• Almirall SA, of Barcelona, Spain, and Forest Laboratories Inc., of New York, reported top-line results from a six-month pivotal Phase III study testing fixed-dose combinations of aclidinium bromide, a long-acting muscarinic beta2 agonist, and formoterol fumarate, a long-acting beta2 agonist, delivered using Almirall's inhaler Genuair. Both combinations of aclidinium/formoterol showed statistically significant improvements in the co-primary endpoints of change from baseline in morning predose through FEV1 vs. formoterol and in FEV1 at one-hour post-dose vs. aclidinium (p < 0.01 and p = 0.0001 , respectively). Also, both combinations of aclidinium/formoterol provided statistically significant improvements vs. placebo in those two variables (both p < 0.0001). The combination product is in development for chronic obstructive pulmonary disorder.

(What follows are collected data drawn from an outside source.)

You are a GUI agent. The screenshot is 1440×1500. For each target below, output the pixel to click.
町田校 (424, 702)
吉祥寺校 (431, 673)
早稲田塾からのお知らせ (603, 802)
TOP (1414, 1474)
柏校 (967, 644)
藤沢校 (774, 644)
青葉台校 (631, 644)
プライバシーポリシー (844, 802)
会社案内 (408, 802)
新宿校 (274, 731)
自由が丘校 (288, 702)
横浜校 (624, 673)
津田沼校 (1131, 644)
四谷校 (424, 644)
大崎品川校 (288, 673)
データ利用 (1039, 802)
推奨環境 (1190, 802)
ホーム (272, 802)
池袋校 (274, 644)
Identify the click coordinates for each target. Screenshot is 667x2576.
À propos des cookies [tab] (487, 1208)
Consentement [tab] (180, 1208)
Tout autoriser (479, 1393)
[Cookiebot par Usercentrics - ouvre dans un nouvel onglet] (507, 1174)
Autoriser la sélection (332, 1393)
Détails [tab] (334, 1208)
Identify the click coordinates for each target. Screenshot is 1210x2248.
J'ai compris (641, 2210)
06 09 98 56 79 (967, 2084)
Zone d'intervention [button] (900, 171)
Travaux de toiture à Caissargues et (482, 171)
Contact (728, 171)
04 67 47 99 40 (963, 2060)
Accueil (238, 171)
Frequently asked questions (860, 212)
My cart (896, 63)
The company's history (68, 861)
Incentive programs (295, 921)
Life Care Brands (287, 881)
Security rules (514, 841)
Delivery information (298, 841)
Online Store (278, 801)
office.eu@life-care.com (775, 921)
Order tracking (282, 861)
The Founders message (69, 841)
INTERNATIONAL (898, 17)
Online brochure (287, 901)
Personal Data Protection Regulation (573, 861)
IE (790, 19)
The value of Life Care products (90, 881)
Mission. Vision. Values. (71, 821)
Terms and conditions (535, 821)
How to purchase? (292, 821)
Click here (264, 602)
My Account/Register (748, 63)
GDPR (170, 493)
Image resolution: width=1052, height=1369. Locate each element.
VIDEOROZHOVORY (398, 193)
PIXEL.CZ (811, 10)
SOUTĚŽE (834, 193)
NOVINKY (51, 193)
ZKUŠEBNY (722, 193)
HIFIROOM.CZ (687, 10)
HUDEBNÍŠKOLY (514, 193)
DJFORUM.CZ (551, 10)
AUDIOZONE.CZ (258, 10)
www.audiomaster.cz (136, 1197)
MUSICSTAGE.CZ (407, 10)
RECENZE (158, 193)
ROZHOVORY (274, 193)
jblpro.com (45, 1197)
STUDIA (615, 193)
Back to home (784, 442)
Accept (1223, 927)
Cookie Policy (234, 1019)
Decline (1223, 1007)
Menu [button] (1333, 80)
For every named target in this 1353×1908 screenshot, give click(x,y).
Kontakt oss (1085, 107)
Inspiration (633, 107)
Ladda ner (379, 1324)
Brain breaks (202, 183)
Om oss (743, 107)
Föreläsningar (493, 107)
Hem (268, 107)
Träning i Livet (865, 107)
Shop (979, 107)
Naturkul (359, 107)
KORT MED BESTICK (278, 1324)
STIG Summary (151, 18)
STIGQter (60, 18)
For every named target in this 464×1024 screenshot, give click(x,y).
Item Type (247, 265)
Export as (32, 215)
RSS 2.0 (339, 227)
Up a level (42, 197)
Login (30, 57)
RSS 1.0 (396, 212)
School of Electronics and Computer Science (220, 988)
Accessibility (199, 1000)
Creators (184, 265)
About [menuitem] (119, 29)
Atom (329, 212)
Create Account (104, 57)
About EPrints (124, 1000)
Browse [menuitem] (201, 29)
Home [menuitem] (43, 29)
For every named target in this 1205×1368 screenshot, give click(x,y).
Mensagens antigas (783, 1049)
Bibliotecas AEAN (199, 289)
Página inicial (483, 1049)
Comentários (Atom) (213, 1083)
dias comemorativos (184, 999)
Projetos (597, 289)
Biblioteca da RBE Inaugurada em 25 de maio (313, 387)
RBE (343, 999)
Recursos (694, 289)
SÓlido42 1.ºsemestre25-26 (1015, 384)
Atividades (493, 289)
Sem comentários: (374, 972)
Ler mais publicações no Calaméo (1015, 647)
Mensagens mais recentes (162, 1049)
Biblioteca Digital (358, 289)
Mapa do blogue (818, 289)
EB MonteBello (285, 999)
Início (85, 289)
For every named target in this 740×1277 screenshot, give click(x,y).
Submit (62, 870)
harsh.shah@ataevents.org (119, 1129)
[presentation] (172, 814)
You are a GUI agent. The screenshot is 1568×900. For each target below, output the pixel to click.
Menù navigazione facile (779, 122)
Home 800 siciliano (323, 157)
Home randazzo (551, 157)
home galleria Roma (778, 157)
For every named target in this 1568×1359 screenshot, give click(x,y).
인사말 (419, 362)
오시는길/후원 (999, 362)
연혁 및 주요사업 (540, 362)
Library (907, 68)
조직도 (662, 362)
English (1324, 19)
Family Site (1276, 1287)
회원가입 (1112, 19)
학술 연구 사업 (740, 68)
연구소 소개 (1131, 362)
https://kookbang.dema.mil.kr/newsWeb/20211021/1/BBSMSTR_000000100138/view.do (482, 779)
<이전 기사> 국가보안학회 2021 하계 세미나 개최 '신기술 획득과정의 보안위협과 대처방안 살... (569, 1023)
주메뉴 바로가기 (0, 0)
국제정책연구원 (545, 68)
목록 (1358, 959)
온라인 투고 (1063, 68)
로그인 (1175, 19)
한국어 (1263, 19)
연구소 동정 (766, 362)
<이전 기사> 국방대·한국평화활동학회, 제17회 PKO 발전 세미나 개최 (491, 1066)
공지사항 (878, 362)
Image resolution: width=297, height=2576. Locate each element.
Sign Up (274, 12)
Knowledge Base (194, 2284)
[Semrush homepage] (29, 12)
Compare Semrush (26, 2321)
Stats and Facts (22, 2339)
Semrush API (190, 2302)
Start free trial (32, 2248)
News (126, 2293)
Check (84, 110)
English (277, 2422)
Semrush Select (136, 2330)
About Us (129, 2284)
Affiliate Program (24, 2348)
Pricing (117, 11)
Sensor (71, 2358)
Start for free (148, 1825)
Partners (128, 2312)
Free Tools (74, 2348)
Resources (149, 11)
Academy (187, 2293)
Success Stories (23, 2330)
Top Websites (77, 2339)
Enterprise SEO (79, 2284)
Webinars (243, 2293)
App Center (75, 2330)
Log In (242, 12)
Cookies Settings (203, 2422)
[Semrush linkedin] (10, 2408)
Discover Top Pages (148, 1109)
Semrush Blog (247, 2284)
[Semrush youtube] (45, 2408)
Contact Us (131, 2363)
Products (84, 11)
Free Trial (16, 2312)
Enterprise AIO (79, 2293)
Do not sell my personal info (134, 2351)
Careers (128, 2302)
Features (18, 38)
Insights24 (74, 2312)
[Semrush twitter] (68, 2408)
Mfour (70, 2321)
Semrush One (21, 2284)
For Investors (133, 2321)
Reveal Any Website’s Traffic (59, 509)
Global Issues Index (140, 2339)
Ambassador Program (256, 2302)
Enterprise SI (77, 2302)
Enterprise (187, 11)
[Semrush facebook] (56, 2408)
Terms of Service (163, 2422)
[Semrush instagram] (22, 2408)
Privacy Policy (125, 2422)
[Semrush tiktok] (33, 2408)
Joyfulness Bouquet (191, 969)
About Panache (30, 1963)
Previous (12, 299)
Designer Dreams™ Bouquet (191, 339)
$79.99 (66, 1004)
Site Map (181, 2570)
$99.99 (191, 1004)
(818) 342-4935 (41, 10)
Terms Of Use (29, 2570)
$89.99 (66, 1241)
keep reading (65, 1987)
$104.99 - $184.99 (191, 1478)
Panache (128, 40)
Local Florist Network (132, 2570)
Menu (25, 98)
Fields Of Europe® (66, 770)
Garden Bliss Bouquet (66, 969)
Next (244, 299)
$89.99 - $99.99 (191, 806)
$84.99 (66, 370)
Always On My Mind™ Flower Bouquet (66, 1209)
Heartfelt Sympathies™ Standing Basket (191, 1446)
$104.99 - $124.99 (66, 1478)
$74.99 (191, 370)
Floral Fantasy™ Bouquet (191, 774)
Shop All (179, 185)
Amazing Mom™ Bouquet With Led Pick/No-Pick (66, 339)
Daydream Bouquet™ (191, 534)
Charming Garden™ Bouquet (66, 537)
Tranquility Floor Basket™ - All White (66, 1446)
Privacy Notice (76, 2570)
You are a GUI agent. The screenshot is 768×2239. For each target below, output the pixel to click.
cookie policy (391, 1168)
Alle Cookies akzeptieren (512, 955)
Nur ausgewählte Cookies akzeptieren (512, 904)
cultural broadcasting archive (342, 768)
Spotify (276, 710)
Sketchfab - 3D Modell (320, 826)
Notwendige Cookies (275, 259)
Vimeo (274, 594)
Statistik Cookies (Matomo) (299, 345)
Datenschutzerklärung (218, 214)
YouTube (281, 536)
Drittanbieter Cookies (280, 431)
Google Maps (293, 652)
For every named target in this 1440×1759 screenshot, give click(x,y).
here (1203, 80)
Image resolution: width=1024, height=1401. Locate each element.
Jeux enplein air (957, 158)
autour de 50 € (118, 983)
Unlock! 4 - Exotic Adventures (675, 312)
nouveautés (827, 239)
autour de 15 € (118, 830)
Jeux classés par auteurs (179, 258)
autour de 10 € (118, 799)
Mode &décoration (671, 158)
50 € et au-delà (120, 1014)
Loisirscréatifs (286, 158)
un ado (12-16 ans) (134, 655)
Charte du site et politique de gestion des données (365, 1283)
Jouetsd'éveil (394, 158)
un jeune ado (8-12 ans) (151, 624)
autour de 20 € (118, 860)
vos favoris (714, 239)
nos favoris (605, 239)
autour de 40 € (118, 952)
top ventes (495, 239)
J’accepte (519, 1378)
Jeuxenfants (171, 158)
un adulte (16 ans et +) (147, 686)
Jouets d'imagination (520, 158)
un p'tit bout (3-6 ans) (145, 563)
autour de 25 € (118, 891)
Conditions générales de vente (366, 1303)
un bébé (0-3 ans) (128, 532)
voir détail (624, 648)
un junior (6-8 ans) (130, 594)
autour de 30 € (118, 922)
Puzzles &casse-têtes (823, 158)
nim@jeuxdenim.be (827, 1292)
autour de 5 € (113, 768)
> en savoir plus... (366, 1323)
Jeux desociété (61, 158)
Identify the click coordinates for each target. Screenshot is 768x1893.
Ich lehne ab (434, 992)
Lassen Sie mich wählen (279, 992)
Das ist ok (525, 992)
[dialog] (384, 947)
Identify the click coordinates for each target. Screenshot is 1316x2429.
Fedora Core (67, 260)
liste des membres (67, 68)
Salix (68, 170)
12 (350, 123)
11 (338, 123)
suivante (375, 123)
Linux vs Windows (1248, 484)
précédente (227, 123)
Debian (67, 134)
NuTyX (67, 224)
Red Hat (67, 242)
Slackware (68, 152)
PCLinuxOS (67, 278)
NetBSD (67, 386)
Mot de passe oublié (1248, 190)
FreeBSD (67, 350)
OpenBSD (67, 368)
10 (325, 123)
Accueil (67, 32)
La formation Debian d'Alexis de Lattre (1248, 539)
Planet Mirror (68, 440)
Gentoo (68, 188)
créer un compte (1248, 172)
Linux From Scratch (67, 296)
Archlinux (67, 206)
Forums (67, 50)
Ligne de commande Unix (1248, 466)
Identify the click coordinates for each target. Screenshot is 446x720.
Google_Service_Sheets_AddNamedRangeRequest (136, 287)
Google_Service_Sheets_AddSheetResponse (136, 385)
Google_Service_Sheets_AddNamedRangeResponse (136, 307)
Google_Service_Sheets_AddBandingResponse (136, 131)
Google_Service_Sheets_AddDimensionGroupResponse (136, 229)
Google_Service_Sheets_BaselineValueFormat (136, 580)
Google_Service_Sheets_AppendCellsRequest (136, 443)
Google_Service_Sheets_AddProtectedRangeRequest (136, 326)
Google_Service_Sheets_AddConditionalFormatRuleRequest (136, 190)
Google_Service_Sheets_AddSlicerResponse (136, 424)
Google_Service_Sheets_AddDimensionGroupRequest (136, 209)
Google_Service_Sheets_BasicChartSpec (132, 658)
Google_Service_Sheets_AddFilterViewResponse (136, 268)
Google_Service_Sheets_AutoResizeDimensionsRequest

• Eli Lilly and Co., of Indianapolis, reported top-line data showing that the primary efficacy endpoints of noninferiority of dulaglutide, a long-acting glucagon-like peptide 1 receptor agonist, to insulin glargine, as measured by the reduction of hemoglobin A1c levels, were met in two studies, AWARD-2 and AWARD-4. Dulaglutide is being studied as a once-weekly treatment for Type II diabetes.